This information has been prepared by IG, a trading name of IG Markets Limited. In addition to the disclaimer below, the material on this page does not contain a record of our trading prices, or an offer of, or solicitation for, a transaction in any financial instrument. IG accepts no responsibility for any use that may be made of these comments and for any consequences that result. No representation or warranty is given as to the accuracy or completeness of this information. Consequently any person acting on it does so entirely at their own risk. Any research provided does not have regard to the specific investment objectives, financial situation and needs of any specific person who may receive it. It has not been prepared in accordance with legal requirements designed to promote the independence of investment research and as such is considered to be a marketing communication. Although we are not specifically constrained from dealing ahead of our recommendations we do not seek to take advantage of them before they are provided to our clients.
The European Central Bank (ECB) is widely expected to keep interest rates on hold at the Governing Council’s monetary policy meeting in Frankfurt on Thursday.
More important to investors will be the press conference that follows the decision, where ECB President Mario Draghi is likely to field questions on European monetary policy, Italy’s budget standoff with the European Union, the outlook for growth and inflation, as well as risks around ongoing global trade tensions.
While the ECB meeting this Thursday will be 'fairly uneventful', the main risk around this week’s meeting is 'probably more pertinent to what’s happening in Italy', Silvia Dall’Angelo, senior economist at Hermes Investment Management, tells IGTV.

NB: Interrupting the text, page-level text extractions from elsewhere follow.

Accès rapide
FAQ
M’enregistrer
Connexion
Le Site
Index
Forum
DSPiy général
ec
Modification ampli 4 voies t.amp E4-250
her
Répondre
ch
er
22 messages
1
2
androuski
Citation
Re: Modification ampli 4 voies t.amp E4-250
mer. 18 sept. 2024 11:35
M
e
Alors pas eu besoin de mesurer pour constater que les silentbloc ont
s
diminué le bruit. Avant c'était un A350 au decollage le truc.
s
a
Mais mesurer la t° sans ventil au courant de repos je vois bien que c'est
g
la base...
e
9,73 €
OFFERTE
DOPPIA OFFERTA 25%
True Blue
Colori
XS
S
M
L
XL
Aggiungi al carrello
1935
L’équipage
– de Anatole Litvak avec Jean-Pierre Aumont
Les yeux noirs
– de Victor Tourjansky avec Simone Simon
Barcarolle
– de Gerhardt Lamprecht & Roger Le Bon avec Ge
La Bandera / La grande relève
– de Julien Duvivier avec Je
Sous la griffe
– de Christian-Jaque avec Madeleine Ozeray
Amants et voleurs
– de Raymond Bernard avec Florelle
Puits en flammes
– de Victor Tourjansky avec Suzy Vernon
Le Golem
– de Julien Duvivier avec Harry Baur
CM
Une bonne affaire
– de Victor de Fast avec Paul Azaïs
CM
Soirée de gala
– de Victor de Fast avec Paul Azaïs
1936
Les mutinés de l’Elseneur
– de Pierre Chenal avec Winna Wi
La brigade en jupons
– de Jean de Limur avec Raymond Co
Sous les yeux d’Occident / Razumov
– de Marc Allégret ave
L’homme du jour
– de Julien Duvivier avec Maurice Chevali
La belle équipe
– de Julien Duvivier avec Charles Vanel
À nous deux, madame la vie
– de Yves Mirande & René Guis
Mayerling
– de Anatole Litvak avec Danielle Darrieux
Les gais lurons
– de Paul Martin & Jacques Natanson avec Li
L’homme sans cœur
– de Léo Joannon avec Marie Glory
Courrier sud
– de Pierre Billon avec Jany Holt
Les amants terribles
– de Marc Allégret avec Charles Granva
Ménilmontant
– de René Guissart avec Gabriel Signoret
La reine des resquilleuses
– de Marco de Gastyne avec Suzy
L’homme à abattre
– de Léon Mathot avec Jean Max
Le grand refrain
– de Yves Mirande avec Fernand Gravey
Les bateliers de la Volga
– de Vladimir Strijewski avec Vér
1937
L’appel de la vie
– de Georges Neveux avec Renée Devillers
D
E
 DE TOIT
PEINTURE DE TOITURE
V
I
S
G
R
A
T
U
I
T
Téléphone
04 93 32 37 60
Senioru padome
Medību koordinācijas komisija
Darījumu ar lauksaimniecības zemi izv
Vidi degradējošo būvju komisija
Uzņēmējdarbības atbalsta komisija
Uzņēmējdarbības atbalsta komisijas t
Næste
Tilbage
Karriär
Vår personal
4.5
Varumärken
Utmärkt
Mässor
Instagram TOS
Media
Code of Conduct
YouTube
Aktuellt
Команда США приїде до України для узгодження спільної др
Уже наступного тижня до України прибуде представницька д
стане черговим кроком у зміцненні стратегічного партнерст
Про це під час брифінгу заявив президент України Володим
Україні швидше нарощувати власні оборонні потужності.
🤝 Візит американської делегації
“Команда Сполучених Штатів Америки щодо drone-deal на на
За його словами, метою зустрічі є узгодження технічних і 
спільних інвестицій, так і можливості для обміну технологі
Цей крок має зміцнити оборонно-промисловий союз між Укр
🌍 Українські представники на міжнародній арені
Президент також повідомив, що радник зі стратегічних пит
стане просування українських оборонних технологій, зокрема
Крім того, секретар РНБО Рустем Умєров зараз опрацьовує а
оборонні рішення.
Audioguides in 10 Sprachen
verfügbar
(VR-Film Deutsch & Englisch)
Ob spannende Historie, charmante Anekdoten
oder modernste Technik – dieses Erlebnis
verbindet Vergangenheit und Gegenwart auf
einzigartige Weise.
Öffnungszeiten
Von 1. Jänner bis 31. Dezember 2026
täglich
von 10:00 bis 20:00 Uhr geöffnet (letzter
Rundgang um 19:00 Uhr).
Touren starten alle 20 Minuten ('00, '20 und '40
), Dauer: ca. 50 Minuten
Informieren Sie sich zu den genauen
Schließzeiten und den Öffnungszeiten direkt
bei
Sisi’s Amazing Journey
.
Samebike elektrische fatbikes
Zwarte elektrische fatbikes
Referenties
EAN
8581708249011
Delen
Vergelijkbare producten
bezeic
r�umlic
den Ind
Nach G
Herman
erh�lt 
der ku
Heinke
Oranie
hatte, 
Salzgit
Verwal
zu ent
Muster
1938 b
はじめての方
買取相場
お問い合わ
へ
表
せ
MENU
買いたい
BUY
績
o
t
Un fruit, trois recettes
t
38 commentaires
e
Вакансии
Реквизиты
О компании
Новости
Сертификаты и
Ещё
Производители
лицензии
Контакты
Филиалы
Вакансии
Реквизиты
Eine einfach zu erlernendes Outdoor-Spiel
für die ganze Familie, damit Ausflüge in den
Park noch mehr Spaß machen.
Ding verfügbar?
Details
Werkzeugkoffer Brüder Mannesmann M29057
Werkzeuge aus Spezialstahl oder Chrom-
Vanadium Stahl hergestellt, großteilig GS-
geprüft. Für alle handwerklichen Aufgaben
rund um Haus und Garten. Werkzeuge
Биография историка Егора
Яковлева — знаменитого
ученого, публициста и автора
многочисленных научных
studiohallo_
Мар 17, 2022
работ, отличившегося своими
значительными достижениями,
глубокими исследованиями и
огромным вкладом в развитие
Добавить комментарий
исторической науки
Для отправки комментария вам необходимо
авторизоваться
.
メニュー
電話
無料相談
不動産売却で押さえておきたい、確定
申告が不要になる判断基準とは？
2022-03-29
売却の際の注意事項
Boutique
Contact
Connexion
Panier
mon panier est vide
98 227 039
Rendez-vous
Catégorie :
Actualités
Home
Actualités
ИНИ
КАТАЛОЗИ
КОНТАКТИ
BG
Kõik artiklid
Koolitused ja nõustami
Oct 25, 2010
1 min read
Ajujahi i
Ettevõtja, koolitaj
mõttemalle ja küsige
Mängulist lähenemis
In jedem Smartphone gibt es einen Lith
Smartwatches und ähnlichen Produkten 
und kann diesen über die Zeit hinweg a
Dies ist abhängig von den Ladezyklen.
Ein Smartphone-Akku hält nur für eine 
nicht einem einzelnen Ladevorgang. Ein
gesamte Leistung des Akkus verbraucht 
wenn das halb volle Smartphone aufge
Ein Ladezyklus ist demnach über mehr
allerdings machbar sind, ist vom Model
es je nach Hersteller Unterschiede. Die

From quantitative easing to quantitative tightening
The ECB is expected to put an end to its €2.6 trillion asset purchase programme in December, with tapering already in full swing.
In January, the central bank cut its bond buying stimulus in half to €30 billion per month and slashed its quantitative easing once again this October to €15 billion per month. However, the ECB has said previously that it will still keep rates low 'through the summer' of 2019.
Many analysts expect the ECB’s first rate hike since 2011 to come in autumn 2019. 'However, if things turn sour, they could delay, or signal a delay, in the first rate hike and signal a very shallow path for the policy rate after lift off,' says Dall’Angelo.
Annual core inflation in the eurozone hit 0.9% in September, falling short of analysts’ expectations and sharply below the ECB’s target of 2%. The ECB is likely to acknowledge that inflation 'has been on the soft side', says Dall’Angelo.
However, 'forward looking indicators for inflation have remained quite solid', pointing to wages which she says are 'on a gradual rise' along with the unemployment rate which inched down to 8.1% in August — marking the lowest jobless rate since November 2008. 'At this stage the ECB will maintain its confidence that inflation will converge towards its target in the medium term.'
The next ECB president
Draghi will end his term as ECB president in October 2019, raising questions about who will become his successor. Dall’Angelo tells IGTV the two current frontrunners are the former head of the Finnish central bank Erkki Liikanen and the Banque de France governor François Villeroy de Galhau.
However, she says 'the race is still wide open' and more clarity will be given next May after the European parliamentary elections and after the next European Commission president is announced.